On 21st June, a new version of Paranoimia entered the UK singles chart with Max Headroom as guest vocalist. The single enjoyed a nine-week chart run, peaking at number twelve and was accompanied by one of the Art of Noise’s most memorable videos directed by Matt Forrest featuring Max Headroom on a hospital trolley. This collaboration with Max Headroom came about after the Art of Noise were commissioned to come up with a new theme tune for the second series of The Max Headroom Show. In the USA the album In Visible Silence was deleted and replaced with an updated version with the original version of Paranoimia being replaced with the hit 12" extended version. As well as providing the new theme tune for The Max Headroom Show, Art of Noise also provided a new theme tune for the long running show The Krypton Factor before heading off on tour of the USA, Japan and ending at the Hammersmith Odeon in London.

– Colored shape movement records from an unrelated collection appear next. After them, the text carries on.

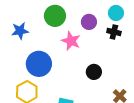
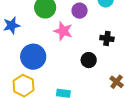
black cross: (114, 32) -> (107, 38), moved

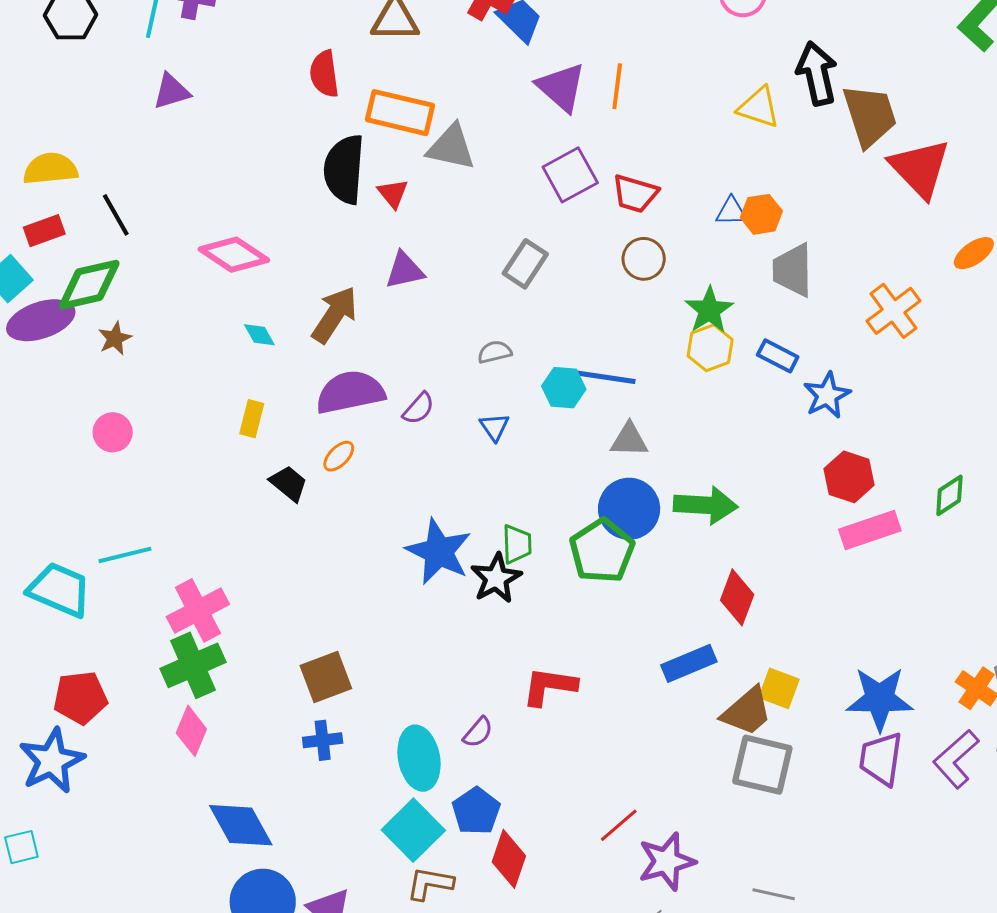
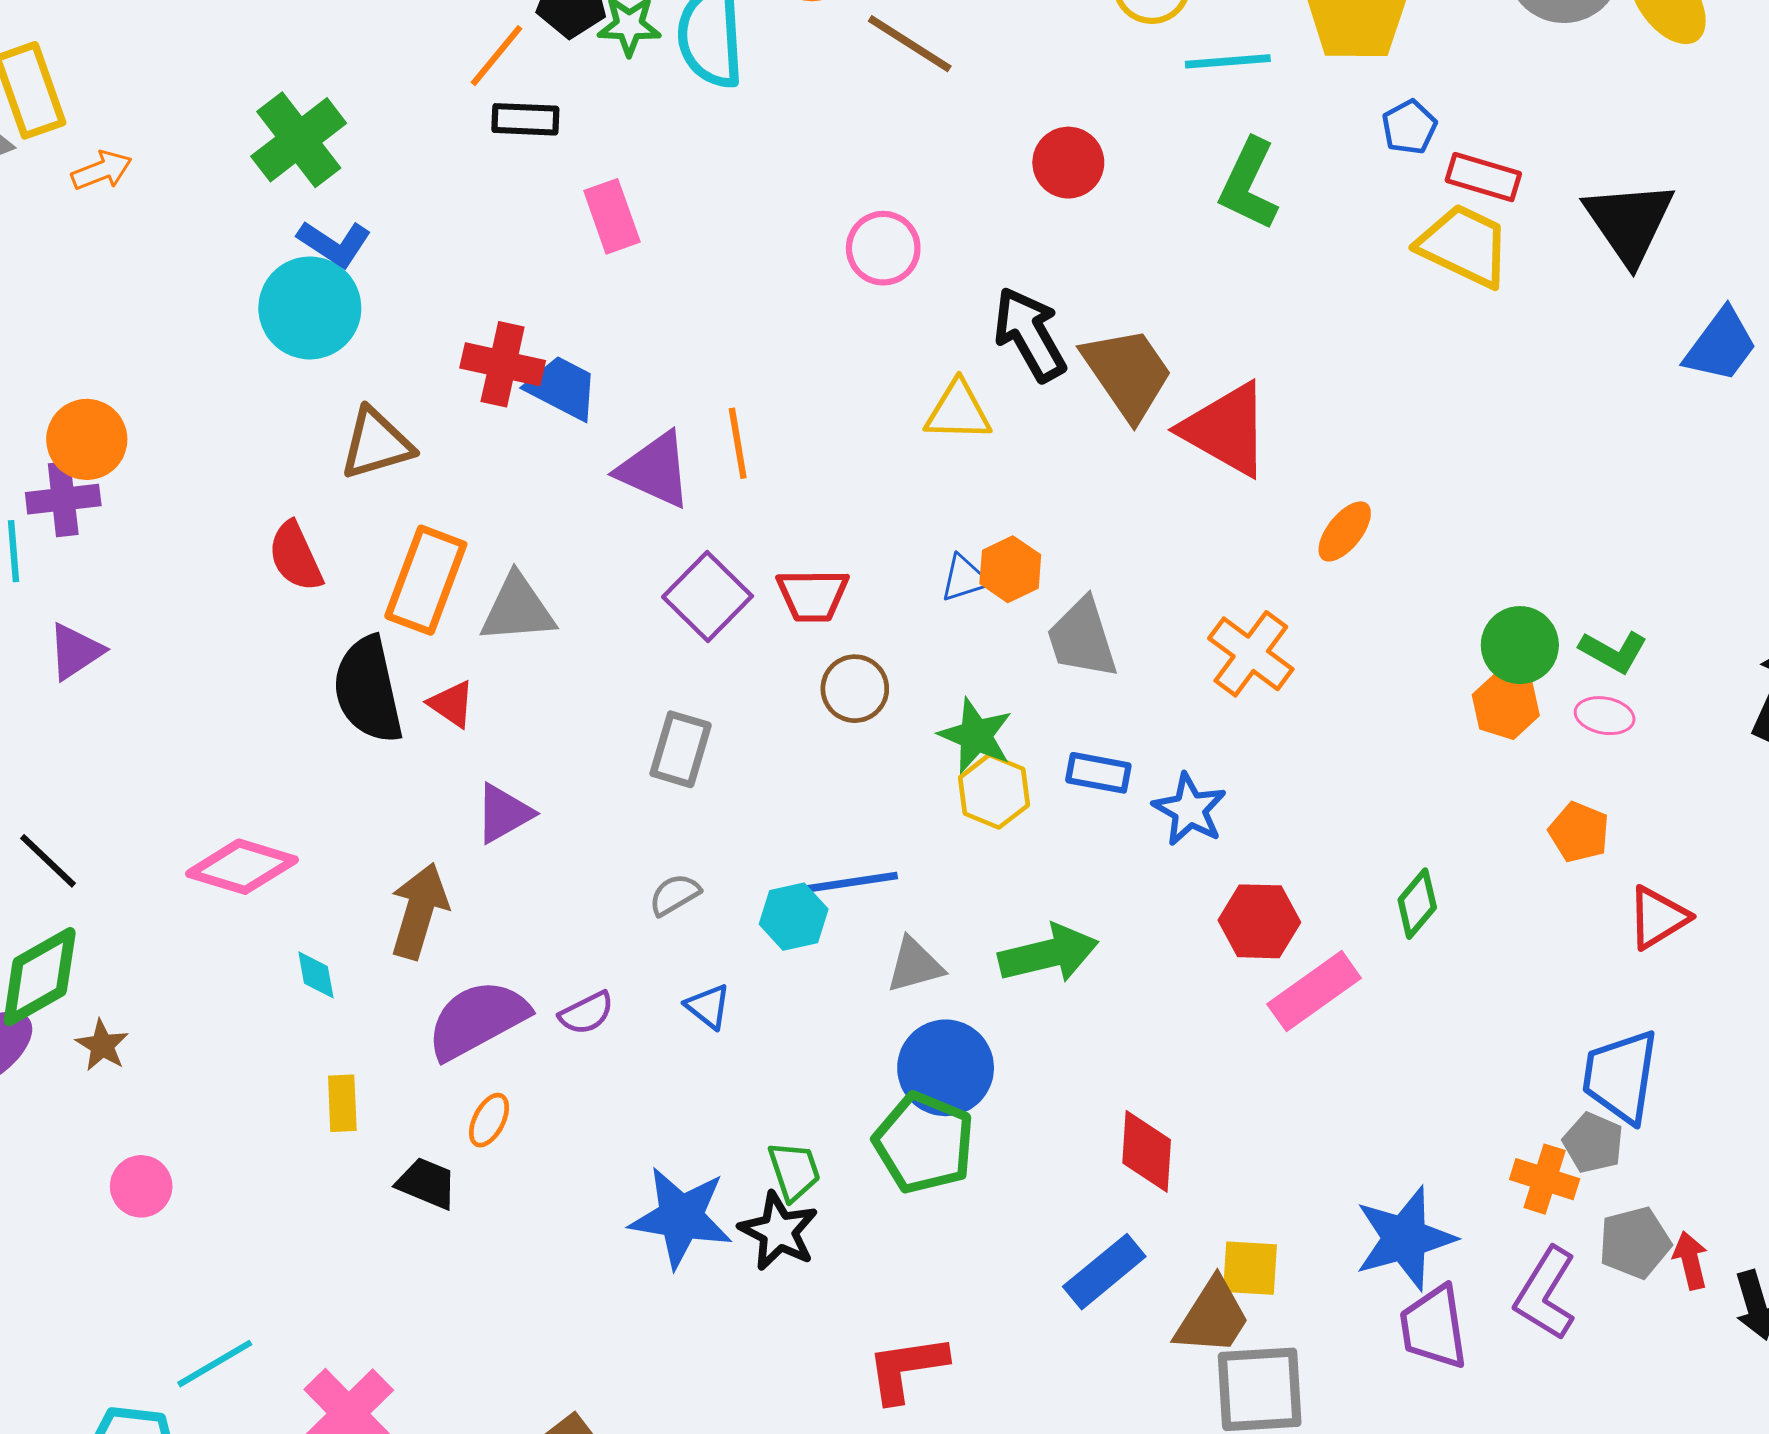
orange rectangle: (400, 113) -> (426, 580), turned -66
cyan diamond: (259, 335) -> (316, 975), turned 36
purple semicircle: (418, 408) -> (586, 1013), turned 39
green arrow: (706, 505) -> (1048, 954), moved

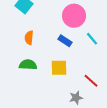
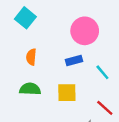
cyan line: (92, 39) -> (102, 72), moved
blue rectangle: (65, 41) -> (74, 61), turned -48

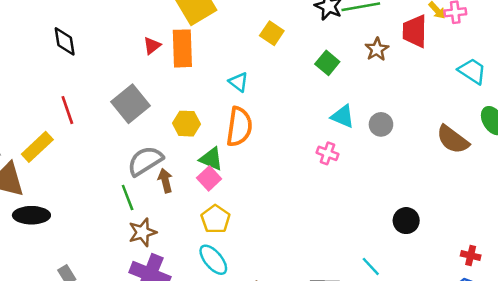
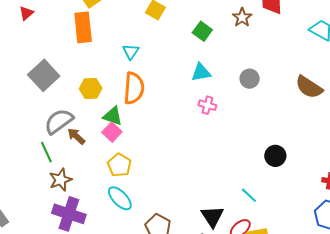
red triangle: (152, 46) -> (26, 13), moved
cyan triangle: (238, 82) -> (131, 52), turned 30
cyan triangle: (343, 116) -> (201, 72), moved, turned -30
brown arrow: (165, 181) -> (76, 136), turned -30

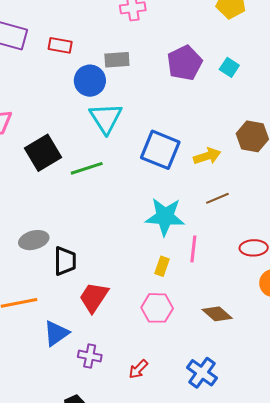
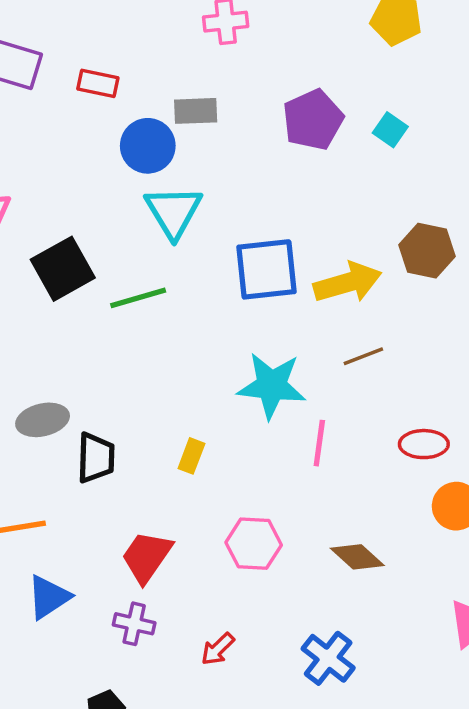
blue square: (160, 150) -> (266, 269), turned -30
yellow arrow: (207, 156) -> (348, 283), size x1.4
yellow rectangle: (162, 266) -> (191, 456), moved
red trapezoid: (94, 297) -> (147, 557), moved
blue triangle: (56, 333) -> (49, 597), moved

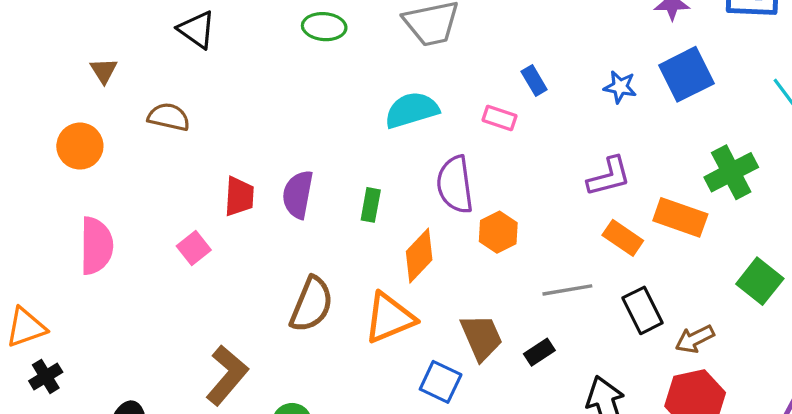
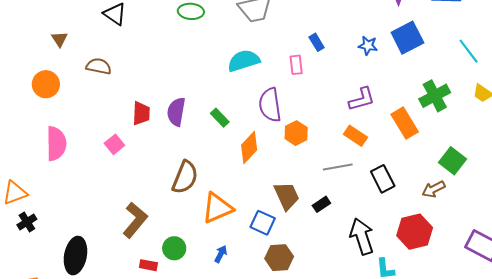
pink rectangle: (499, 118) -> (296, 65), turned 66
green rectangle: (371, 205) -> (220, 118), turned -54
orange rectangle: (680, 217) -> (405, 123), turned 40
orange rectangle: (623, 238) -> (355, 136), moved
orange triangle: (390, 318) -> (217, 208), moved
brown arrow: (695, 339) -> (434, 189), moved

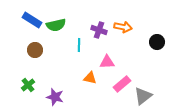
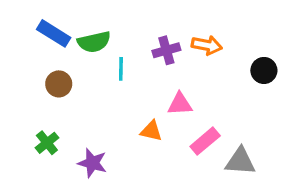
purple cross: (99, 30) -> (166, 50), turned -35
cyan line: (79, 45) -> (121, 69), moved
gray triangle: (143, 96) -> (240, 161), turned 42

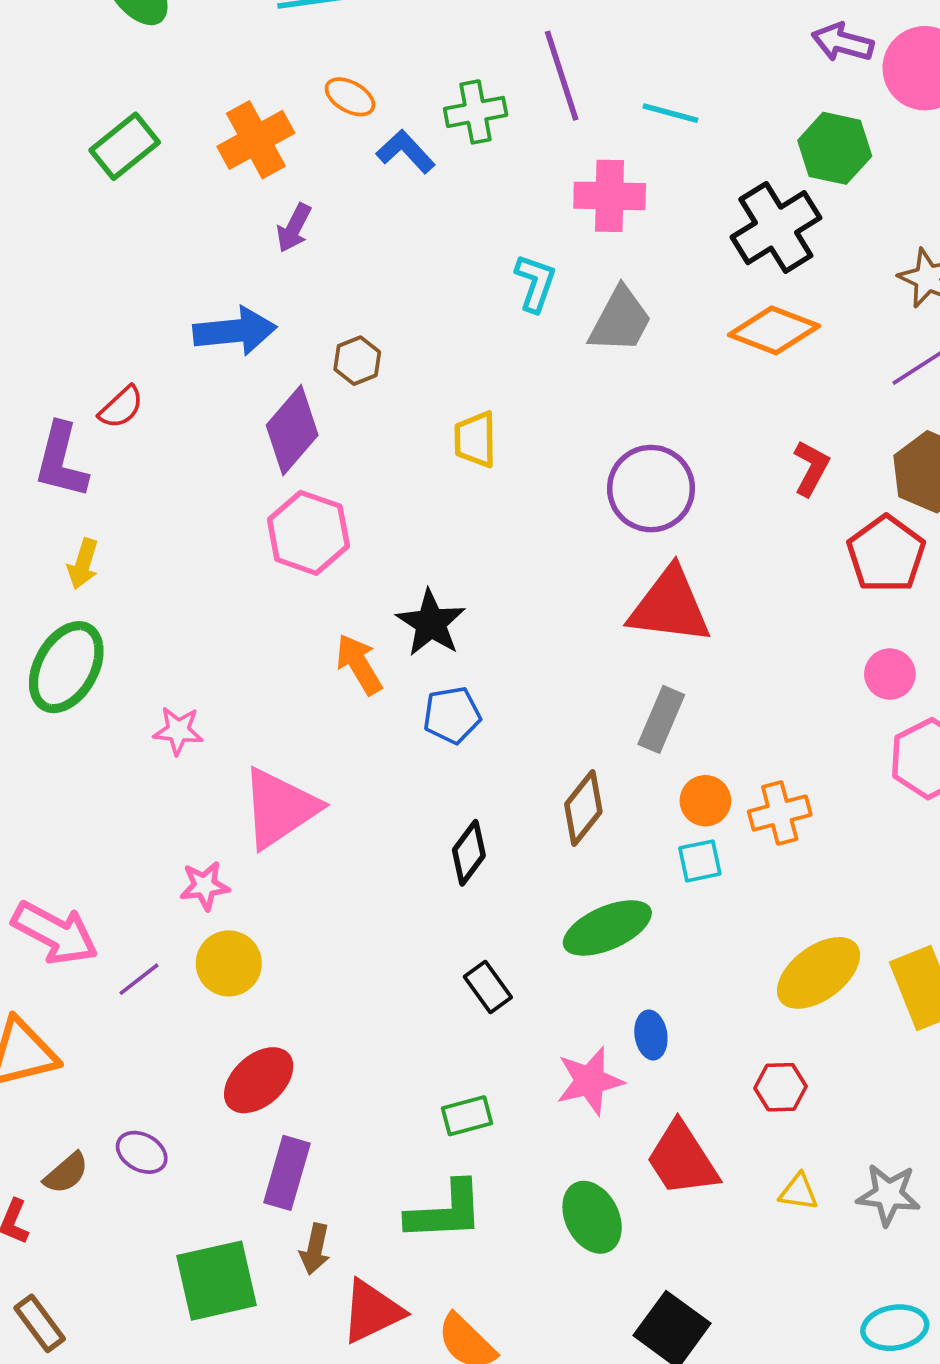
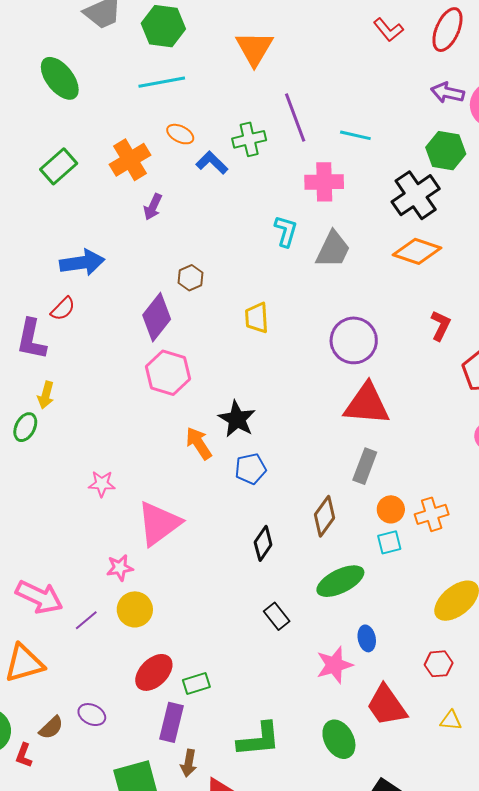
blue arrow: (235, 331) -> (82, 263), moved
green ellipse: (66, 667) -> (25, 427), moved, size x0.6
green rectangle: (467, 1116) -> (196, 683), moved

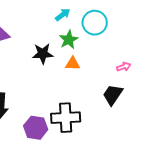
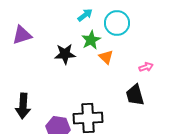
orange triangle: (73, 64) -> (106, 57), moved, turned 42
black trapezoid: (113, 95) -> (135, 95), turned -50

Late October saw the release of the single Legacy [UK: #95], based upon their 1985 single Legs with a slower tempo and a heavy bass line which transformed the track into a continuation of the original track rather than a remix. The video featured footage recorded from the show at the Hammersmith Odeon. It was taken from the album Re-Works Of Art Of Noise that was issued in the UK as a bonus LP with In Visible Silence in early December, and issued as a separate album in other countries. The album also featured the single Paranoimia along with the extended version of Peter Gunn three live tracks recoded at the Hammersmith Odeon. Also in that month, ZTT issued “daft” an expanded edition of their debut album. Those releases were the last to feature Langan as he decided to move on to continue with his own career, although he remained connected to the group.
On the 24th February 1987 they were awarded Best Rock Instrumental Performance at the 29th Grammy Awards in the USA, where Dudley, Jeczalik and Eddy accepted the award for smash hit Peter Gunn. After that a video of the Hammersmith Odeon show entitled In Visible Silence was released. The video was produced and directed by Mike Mansfield with visual enhancements by George Snow & Jeczalik. It showcased how diverse the Art of Noise were, adapting themselves from their studio environment to becoming a live band featuring the talents of Dave Bronze (bass), Simon Moreton (percussion), Paul Robinson (drums) and featuring Katie Humble, Pepe Lemer & Linda Taylor (backing vocals).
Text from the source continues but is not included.